Dataset entries
▶

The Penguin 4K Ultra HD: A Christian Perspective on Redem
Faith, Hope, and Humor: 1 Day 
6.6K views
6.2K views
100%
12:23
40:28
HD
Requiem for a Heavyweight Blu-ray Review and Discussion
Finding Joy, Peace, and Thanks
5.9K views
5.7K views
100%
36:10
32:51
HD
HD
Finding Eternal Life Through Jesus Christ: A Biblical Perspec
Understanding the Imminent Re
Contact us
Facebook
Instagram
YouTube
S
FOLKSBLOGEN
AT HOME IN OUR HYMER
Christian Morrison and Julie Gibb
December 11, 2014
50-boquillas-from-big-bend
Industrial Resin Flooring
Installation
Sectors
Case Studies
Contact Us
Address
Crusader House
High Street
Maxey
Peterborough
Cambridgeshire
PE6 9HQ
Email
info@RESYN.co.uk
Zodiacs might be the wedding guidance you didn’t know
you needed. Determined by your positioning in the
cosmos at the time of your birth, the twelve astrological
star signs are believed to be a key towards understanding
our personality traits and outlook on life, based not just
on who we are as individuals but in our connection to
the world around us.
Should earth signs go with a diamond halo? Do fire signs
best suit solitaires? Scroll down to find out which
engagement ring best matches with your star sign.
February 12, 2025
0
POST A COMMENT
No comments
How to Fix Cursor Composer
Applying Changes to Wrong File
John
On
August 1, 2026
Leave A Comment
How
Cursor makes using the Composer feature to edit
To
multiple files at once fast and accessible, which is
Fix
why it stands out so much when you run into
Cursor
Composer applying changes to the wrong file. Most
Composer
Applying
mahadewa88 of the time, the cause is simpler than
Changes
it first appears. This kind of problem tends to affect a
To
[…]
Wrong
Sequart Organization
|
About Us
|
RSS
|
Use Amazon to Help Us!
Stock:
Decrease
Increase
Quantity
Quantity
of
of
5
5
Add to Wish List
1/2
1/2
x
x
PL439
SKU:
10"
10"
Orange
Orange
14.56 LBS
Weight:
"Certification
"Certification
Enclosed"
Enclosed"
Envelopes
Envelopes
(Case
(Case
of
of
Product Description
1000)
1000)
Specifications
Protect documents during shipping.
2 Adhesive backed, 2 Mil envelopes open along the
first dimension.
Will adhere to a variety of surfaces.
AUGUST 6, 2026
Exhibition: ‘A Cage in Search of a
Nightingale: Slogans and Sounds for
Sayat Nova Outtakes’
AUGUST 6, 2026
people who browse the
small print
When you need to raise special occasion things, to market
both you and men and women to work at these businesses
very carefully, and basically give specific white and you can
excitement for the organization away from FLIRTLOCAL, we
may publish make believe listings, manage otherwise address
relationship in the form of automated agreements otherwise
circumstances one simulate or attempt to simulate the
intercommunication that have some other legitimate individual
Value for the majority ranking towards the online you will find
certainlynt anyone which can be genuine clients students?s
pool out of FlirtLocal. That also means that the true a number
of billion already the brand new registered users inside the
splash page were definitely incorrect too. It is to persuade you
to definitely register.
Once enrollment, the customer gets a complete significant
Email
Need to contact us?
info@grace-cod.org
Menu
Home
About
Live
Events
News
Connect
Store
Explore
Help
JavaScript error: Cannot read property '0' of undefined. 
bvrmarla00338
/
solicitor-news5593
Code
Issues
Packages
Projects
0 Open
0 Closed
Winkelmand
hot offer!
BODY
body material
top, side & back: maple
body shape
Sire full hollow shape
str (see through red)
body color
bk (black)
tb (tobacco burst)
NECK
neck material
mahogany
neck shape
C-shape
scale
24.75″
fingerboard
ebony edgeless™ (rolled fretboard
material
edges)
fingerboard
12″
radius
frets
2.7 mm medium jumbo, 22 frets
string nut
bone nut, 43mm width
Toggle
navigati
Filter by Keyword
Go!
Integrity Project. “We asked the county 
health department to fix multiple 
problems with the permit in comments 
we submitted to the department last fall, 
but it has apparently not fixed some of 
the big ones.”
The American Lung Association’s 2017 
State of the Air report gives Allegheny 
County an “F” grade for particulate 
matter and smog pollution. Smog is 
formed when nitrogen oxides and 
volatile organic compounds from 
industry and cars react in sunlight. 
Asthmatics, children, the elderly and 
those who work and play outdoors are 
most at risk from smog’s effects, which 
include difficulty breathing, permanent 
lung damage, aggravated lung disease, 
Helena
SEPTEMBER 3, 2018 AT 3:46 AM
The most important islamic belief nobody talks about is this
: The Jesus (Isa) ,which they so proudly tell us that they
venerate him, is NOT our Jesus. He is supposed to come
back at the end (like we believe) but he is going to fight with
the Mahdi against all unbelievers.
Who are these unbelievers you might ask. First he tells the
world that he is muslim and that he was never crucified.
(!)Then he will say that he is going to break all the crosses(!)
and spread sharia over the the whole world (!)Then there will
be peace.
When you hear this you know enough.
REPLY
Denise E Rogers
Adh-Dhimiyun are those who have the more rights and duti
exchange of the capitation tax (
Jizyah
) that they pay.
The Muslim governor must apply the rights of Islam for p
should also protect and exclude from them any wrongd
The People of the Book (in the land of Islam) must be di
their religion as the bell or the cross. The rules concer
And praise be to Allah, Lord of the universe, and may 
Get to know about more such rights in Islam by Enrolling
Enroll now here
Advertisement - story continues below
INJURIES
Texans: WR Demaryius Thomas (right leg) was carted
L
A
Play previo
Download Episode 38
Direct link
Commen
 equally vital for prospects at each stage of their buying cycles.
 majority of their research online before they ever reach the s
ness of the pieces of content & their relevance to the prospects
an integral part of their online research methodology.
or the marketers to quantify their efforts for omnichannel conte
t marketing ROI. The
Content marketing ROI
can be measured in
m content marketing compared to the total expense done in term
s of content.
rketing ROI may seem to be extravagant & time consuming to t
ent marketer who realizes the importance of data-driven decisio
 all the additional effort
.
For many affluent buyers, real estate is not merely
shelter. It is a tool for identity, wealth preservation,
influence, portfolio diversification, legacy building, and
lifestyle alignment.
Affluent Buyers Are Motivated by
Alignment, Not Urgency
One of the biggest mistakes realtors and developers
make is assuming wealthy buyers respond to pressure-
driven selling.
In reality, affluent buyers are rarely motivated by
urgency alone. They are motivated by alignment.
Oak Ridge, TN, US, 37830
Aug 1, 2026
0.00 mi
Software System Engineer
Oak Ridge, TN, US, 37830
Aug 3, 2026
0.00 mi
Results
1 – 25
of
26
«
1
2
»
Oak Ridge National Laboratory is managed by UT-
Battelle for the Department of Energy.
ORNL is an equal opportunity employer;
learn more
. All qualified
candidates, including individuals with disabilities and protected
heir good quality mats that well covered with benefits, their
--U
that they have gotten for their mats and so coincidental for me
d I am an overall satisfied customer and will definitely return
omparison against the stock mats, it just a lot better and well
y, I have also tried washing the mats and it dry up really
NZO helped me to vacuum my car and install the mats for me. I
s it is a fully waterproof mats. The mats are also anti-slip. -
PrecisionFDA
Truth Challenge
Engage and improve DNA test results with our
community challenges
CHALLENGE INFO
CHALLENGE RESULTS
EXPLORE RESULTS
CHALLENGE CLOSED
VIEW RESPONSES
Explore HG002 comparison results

◀

→ Assigned task
After reading the entries, reproduce every one of them exactly.

→ Solution to this problem
The Penguin 4K Ultra HD: A Christian Perspective on Redem
Faith, Hope, and Humor: 1 Day 
6.6K views
6.2K views
100%
12:23
40:28
HD
Requiem for a Heavyweight Blu-ray Review and Discussion
Finding Joy, Peace, and Thanks
5.9K views
5.7K views
100%
36:10
32:51
HD
HD
Finding Eternal Life Through Jesus Christ: A Biblical Perspec
Understanding the Imminent Re
Contact us
Facebook
Instagram
YouTube
S
FOLKSBLOGEN
AT HOME IN OUR HYMER
Christian Morrison and Julie Gibb
December 11, 2014
50-boquillas-from-big-bend
Industrial Resin Flooring
Installation
Sectors
Case Studies
Contact Us
Address
Crusader House
High Street
Maxey
Peterborough
Cambridgeshire
PE6 9HQ
Email
info@RESYN.co.uk
Zodiacs might be the wedding guidance you didn’t know
you needed. Determined by your positioning in the
cosmos at the time of your birth, the twelve astrological
star signs are believed to be a key towards understanding
our personality traits and outlook on life, based not just
on who we are as individuals but in our connection to
the world around us.
Should earth signs go with a diamond halo? Do fire signs
best suit solitaires? Scroll down to find out which
engagement ring best matches with your star sign.
February 12, 2025
0
POST A COMMENT
No comments
How to Fix Cursor Composer
Applying Changes to Wrong File
John
On
August 1, 2026
Leave A Comment
How
Cursor makes using the Composer feature to edit
To
multiple files at once fast and accessible, which is
Fix
why it stands out so much when you run into
Cursor
Composer applying changes to the wrong file. Most
Composer
Applying
mahadewa88 of the time, the cause is simpler than
Changes
it first appears. This kind of problem tends to affect a
To
[…]
Wrong
Sequart Organization
|
About Us
|
RSS
|
Use Amazon to Help Us!
Stock:
Decrease
Increase
Quantity
Quantity
of
of
5
5
Add to Wish List
1/2
1/2
x
x
PL439
SKU:
10"
10"
Orange
Orange
14.56 LBS
Weight:
"Certification
"Certification
Enclosed"
Enclosed"
Envelopes
Envelopes
(Case
(Case
of
of
Product Description
1000)
1000)
Specifications
Protect documents during shipping.
2 Adhesive backed, 2 Mil envelopes open along the
first dimension.
Will adhere to a variety of surfaces.
AUGUST 6, 2026
Exhibition: ‘A Cage in Search of a
Nightingale: Slogans and Sounds for
Sayat Nova Outtakes’
AUGUST 6, 2026
people who browse the
small print
When you need to raise special occasion things, to market
both you and men and women to work at these businesses
very carefully, and basically give specific white and you can
excitement for the organization away from FLIRTLOCAL, we
may publish make believe listings, manage otherwise address
relationship in the form of automated agreements otherwise
circumstances one simulate or attempt to simulate the
intercommunication that have some other legitimate individual
Value for the majority ranking towards the online you will find
certainlynt anyone which can be genuine clients students?s
pool out of FlirtLocal. That also means that the true a number
of billion already the brand new registered users inside the
splash page were definitely incorrect too. It is to persuade you
to definitely register.
Once enrollment, the customer gets a complete significant
Email
Need to contact us?
info@grace-cod.org
Menu
Home
About
Live
Events
News
Connect
Store
Explore
Help
JavaScript error: Cannot read property '0' of undefined. 
bvrmarla00338
/
solicitor-news5593
Code
Issues
Packages
Projects
0 Open
0 Closed
Winkelmand
hot offer!
BODY
body material
top, side & back: maple
body shape
Sire full hollow shape
str (see through red)
body color
bk (black)
tb (tobacco burst)
NECK
neck material
mahogany
neck shape
C-shape
scale
24.75″
fingerboard
ebony edgeless™ (rolled fretboard
material
edges)
fingerboard
12″
radius
frets
2.7 mm medium jumbo, 22 frets
string nut
bone nut, 43mm width
Toggle
navigati
Filter by Keyword
Go!
Integrity Project. “We asked the county 
health department to fix multiple 
problems with the permit in comments 
we submitted to the department last fall, 
but it has apparently not fixed some of 
the big ones.”
The American Lung Association’s 2017 
State of the Air report gives Allegheny 
County an “F” grade for particulate 
matter and smog pollution. Smog is 
formed when nitrogen oxides and 
volatile organic compounds from 
industry and cars react in sunlight. 
Asthmatics, children, the elderly and 
those who work and play outdoors are 
most at risk from smog’s effects, which 
include difficulty breathing, permanent 
lung damage, aggravated lung disease, 
Helena
SEPTEMBER 3, 2018 AT 3:46 AM
The most important islamic belief nobody talks about is this
: The Jesus (Isa) ,which they so proudly tell us that they
venerate him, is NOT our Jesus. He is supposed to come
back at the end (like we believe) but he is going to fight with
the Mahdi against all unbelievers.
Who are these unbelievers you might ask. First he tells the
world that he is muslim and that he was never crucified.
(!)Then he will say that he is going to break all the crosses(!)
and spread sharia over the the whole world (!)Then there will
be peace.
When you hear this you know enough.
REPLY
Denise E Rogers
Adh-Dhimiyun are those who have the more rights and duti
exchange of the capitation tax (
Jizyah
) that they pay.
The Muslim governor must apply the rights of Islam for p
should also protect and exclude from them any wrongd
The People of the Book (in the land of Islam) must be di
their religion as the bell or the cross. The rules concer
And praise be to Allah, Lord of the universe, and may 
Get to know about more such rights in Islam by Enrolling
Enroll now here
Advertisement - story continues below
INJURIES
Texans: WR Demaryius Thomas (right leg) was carted
L
A
Play previo
Download Episode 38
Direct link
Commen
 equally vital for prospects at each stage of their buying cycles.
 majority of their research online before they ever reach the s
ness of the pieces of content & their relevance to the prospects
an integral part of their online research methodology.
or the marketers to quantify their efforts for omnichannel conte
t marketing ROI. The
Content marketing ROI
can be measured in
m content marketing compared to the total expense done in term
s of content.
rketing ROI may seem to be extravagant & time consuming to t
ent marketer who realizes the importance of data-driven decisio
 all the additional effort
.
For many affluent buyers, real estate is not merely
shelter. It is a tool for identity, wealth preservation,
influence, portfolio diversification, legacy building, and
lifestyle alignment.
Affluent Buyers Are Motivated by
Alignment, Not Urgency
One of the biggest mistakes realtors and developers
make is assuming wealthy buyers respond to pressure-
driven selling.
In reality, affluent buyers are rarely motivated by
urgency alone. They are motivated by alignment.
Oak Ridge, TN, US, 37830
Aug 1, 2026
0.00 mi
Software System Engineer
Oak Ridge, TN, US, 37830
Aug 3, 2026
0.00 mi
Results
1 – 25
of
26
«
1
2
»
Oak Ridge National Laboratory is managed by UT-
Battelle for the Department of Energy.
ORNL is an equal opportunity employer;
learn more
. All qualified
candidates, including individuals with disabilities and protected
heir good quality mats that well covered with benefits, their
--U
that they have gotten for their mats and so coincidental for me
d I am an overall satisfied customer and will definitely return
omparison against the stock mats, it just a lot better and well
y, I have also tried washing the mats and it dry up really
NZO helped me to vacuum my car and install the mats for me. I
s it is a fully waterproof mats. The mats are also anti-slip. -
PrecisionFDA
Truth Challenge
Engage and improve DNA test results with our
community challenges
CHALLENGE INFO
CHALLENGE RESULTS
EXPLORE RESULTS
CHALLENGE CLOSED
VIEW RESPONSES
Explore HG002 comparison results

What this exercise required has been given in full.